Uma das coisas que eu queria atingir era exatamente a clareza porque, sabendo que os meus contos eram difíceis, não queria perturbar o leitor com a linguagem. (...) Assim, procuro fazer com que o leitor atente apenas para o simbolismo da minha história. As palavras devem ser as mais transparentes possíveis, para que o leitor não sinta a sua presença... Elas devem ser instrumentos da minha história, pois o fantástico exige isto. Essa clareza de linguagem é muito pertinente ao fantástico...

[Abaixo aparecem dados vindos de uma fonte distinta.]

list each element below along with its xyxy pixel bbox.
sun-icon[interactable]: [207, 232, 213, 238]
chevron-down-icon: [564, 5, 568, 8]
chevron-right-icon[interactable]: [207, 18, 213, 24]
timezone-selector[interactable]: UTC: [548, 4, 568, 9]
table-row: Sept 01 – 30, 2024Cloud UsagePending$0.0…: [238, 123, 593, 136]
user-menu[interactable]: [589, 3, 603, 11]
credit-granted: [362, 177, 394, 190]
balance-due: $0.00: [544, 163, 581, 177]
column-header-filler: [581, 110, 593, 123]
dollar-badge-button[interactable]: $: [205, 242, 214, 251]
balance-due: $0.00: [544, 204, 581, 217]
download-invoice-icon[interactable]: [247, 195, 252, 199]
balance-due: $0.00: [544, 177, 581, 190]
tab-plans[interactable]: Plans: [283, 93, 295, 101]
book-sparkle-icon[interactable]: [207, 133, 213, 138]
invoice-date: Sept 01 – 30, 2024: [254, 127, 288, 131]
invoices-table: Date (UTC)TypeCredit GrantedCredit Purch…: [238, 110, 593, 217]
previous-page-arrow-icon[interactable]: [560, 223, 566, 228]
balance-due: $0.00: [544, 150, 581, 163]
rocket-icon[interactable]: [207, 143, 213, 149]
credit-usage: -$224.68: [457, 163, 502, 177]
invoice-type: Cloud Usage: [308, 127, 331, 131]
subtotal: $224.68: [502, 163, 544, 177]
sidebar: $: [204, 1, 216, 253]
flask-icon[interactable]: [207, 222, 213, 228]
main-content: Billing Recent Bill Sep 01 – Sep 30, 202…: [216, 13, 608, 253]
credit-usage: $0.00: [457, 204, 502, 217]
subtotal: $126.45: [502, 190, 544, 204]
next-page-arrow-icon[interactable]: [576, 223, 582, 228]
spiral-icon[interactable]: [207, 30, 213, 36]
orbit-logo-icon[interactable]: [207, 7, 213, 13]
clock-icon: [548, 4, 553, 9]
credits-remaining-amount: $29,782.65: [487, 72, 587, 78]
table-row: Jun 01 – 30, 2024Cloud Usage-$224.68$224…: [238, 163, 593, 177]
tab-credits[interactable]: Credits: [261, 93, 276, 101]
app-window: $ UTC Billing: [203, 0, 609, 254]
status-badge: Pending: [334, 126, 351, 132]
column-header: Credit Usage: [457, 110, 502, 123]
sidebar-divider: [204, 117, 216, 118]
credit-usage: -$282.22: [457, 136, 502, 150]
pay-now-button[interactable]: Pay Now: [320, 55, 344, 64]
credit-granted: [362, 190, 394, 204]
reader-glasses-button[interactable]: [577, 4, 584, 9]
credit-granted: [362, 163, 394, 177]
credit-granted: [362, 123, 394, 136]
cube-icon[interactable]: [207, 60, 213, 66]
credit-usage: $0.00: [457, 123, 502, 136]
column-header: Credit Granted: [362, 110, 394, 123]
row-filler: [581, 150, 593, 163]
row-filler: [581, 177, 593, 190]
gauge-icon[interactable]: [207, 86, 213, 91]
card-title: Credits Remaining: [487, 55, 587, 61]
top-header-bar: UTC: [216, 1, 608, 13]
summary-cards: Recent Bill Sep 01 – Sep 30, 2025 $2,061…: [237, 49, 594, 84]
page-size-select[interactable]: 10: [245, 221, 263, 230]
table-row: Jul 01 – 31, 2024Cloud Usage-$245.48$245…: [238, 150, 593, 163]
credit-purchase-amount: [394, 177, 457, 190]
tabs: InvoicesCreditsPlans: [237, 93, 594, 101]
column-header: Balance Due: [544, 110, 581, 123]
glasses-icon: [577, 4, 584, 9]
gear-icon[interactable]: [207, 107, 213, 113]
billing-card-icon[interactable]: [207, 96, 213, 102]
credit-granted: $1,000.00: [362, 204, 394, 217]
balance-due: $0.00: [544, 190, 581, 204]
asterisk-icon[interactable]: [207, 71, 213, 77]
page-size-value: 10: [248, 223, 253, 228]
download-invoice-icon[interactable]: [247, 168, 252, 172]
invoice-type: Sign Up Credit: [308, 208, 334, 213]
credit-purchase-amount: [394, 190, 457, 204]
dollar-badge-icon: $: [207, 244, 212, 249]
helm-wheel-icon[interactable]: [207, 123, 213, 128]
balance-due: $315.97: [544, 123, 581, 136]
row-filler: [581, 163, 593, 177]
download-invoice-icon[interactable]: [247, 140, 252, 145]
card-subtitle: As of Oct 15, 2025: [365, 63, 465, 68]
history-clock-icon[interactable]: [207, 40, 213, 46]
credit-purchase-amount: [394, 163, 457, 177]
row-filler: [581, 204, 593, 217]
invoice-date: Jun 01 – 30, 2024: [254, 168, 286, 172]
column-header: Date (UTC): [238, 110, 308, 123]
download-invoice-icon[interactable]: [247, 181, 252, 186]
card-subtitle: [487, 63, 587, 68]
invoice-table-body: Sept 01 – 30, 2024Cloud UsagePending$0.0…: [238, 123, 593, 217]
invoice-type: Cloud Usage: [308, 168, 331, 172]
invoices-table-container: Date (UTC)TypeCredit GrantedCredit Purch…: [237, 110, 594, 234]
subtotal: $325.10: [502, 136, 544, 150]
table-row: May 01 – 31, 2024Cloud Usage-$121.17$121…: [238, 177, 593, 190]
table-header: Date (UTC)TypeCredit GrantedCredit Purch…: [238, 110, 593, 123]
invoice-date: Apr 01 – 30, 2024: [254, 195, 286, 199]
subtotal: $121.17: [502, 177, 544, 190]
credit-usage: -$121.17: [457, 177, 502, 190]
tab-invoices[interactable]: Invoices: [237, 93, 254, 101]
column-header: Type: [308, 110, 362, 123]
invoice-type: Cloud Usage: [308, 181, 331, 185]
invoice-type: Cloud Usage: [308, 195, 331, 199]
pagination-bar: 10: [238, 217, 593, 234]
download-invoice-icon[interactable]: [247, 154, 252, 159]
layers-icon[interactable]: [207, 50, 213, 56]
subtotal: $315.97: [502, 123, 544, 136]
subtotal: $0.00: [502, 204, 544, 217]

A circularidade de seus contos, ou essa estrutura que se repete ao infinito, é uma tentativa de satisfação do desejo de não terminar a história:
Essa circularidade dos meus textos permite que eu não termine a história, que ela continue. E continua sempre. Ela vai continuar no leitor, terá uma outra vida, diversa da que eu lhe dei.

Murilo sempre acreditou não ser necessário situar cronologicamente ou geograficamente seus contos; suas personagens também não podem ser “localizadas”: aparecem sem passado, sem história própria e sem futuro. Vê sua forma de criar como a de um pintor. As coisas vêm naturalmente, depois “as cores são acentuadas”, num processo de escrita bastante demorado. O conto só fica pronto para ir ao leitor quando ele não consegue mais introduzir modificações.
Em 1989 , Murilo Rubião, que não publicava desde 1978, afirma novamente que está preparando um novo livro: A Diáspora. O trabalho teve que ser interrompido, pois os originais de vários contos foram perdidos em um táxi. Com a perda, ficou bastante desanimado para recomeçar. Depois, seu tratamento de saúde, que se prolongou por dois anos, também o afastou do conto.
A perda, segundo o entrevistador, parece coerente com a literatura do realismo fantástico. A questão é: “o que fez o autor levar para um táxi o único original de uma obra?”. Murilo transportava o original para o seu apartamento do centro, em função de um reforma que havia feito no apartamento da Serra, onde morava. Como havia muitas sacolas, acredita que a que estava com o original deve ter caído. Chegou a colocar umas notinhas em jornais, mas pensa que quem encontrou “aqueles papéis, cheios de rabiscos, deve ter jogado num lote vazio”.
O livro de contos não é, à época da entrevista, seu único projeto: o autor está terminando uma novela. Há uma pressão das editoras para que o livro saia, em função da sua demora em escrever. Afirma que o livro sairá “no próximo ano”. A novela terá cerca de cem páginas e se chamará O Senhor Huber e o Cavalo Verde. “É uma história bem mágica.” O presidente de uma companhia, “por força das circunstâncias”, é obrigado a sair com um cavalo pelo mundo afora.
Com esta novela estou saindo da preocupação da síntese do conto, porque se numa novela, ou romance, você é sintético, fica uma coisa muito esquemática. Este é um texto mais solto.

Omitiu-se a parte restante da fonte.